**Activity:**
In the entries that follow, find the line containing "Séance Individuelle"; from there, copy every line exactly through the line containing "prendre un RDV".

**Input material:**
....................

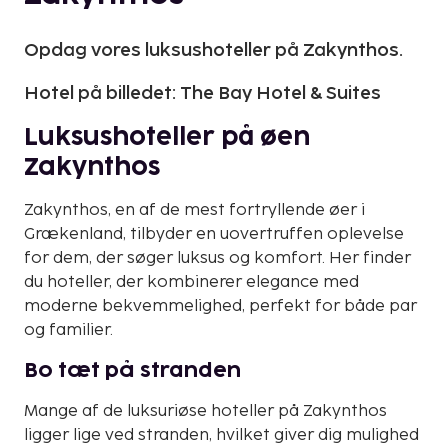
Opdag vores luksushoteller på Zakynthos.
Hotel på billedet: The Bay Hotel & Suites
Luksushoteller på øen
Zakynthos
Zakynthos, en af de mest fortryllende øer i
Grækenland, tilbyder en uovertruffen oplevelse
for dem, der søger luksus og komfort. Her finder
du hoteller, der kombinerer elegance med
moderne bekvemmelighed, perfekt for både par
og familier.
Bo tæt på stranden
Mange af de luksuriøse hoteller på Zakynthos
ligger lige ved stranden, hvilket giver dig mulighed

....................

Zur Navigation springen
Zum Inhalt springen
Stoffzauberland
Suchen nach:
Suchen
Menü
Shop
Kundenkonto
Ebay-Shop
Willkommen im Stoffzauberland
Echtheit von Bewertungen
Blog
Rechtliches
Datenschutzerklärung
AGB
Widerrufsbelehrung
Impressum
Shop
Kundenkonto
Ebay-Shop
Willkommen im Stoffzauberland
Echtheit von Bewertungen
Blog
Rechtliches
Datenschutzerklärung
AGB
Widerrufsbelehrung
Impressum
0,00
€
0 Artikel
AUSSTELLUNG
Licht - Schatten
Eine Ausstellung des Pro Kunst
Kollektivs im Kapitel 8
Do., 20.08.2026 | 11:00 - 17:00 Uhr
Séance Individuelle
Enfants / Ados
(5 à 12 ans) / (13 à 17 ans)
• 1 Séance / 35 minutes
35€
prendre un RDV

....................

**Solution for this task:**
Séance Individuelle
Enfants / Ados
(5 à 12 ans) / (13 à 17 ans)
• 1 Séance / 35 minutes
35€
prendre un RDV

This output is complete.